What to work on: Please retype exactly the lines from the one containing "Mask anything matching" through the end of the records, leaving out the pictures.
*** Opening Data records ***
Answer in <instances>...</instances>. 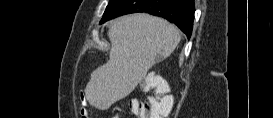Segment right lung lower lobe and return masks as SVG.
I'll list each match as a JSON object with an SVG mask.
<instances>
[{"instance_id": "98d812e1", "label": "right lung lower lobe", "mask_w": 273, "mask_h": 118, "mask_svg": "<svg viewBox=\"0 0 273 118\" xmlns=\"http://www.w3.org/2000/svg\"><path fill=\"white\" fill-rule=\"evenodd\" d=\"M146 12L163 17L174 23L188 38L191 37L194 20V0H121L110 15L102 18L100 24L117 16Z\"/></svg>"}]
</instances>
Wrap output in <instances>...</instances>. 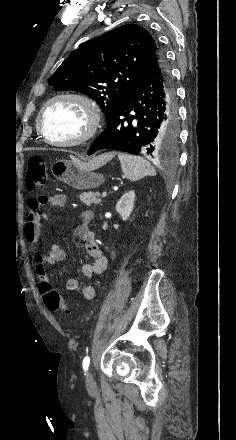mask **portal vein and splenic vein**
Listing matches in <instances>:
<instances>
[{
	"instance_id": "portal-vein-and-splenic-vein-1",
	"label": "portal vein and splenic vein",
	"mask_w": 236,
	"mask_h": 440,
	"mask_svg": "<svg viewBox=\"0 0 236 440\" xmlns=\"http://www.w3.org/2000/svg\"><path fill=\"white\" fill-rule=\"evenodd\" d=\"M106 196H107V192L104 191V192L102 193V198H104V197H106Z\"/></svg>"
}]
</instances>
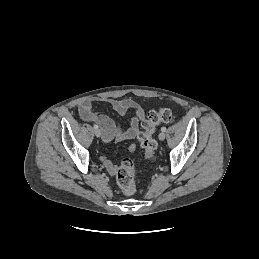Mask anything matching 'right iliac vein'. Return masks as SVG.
Returning <instances> with one entry per match:
<instances>
[{"label":"right iliac vein","mask_w":259,"mask_h":259,"mask_svg":"<svg viewBox=\"0 0 259 259\" xmlns=\"http://www.w3.org/2000/svg\"><path fill=\"white\" fill-rule=\"evenodd\" d=\"M94 133H95L96 137H100L101 136V131L99 129H96L94 131Z\"/></svg>","instance_id":"obj_1"}]
</instances>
*** Closing Data records ***
Exercise answer:
Mask anything matching 'right iliac vein'. Return masks as SVG.
Returning <instances> with one entry per match:
<instances>
[{"label":"right iliac vein","mask_w":259,"mask_h":259,"mask_svg":"<svg viewBox=\"0 0 259 259\" xmlns=\"http://www.w3.org/2000/svg\"><path fill=\"white\" fill-rule=\"evenodd\" d=\"M94 133H95L96 137H100L101 136V131L99 129H96L94 131Z\"/></svg>","instance_id":"obj_1"}]
</instances>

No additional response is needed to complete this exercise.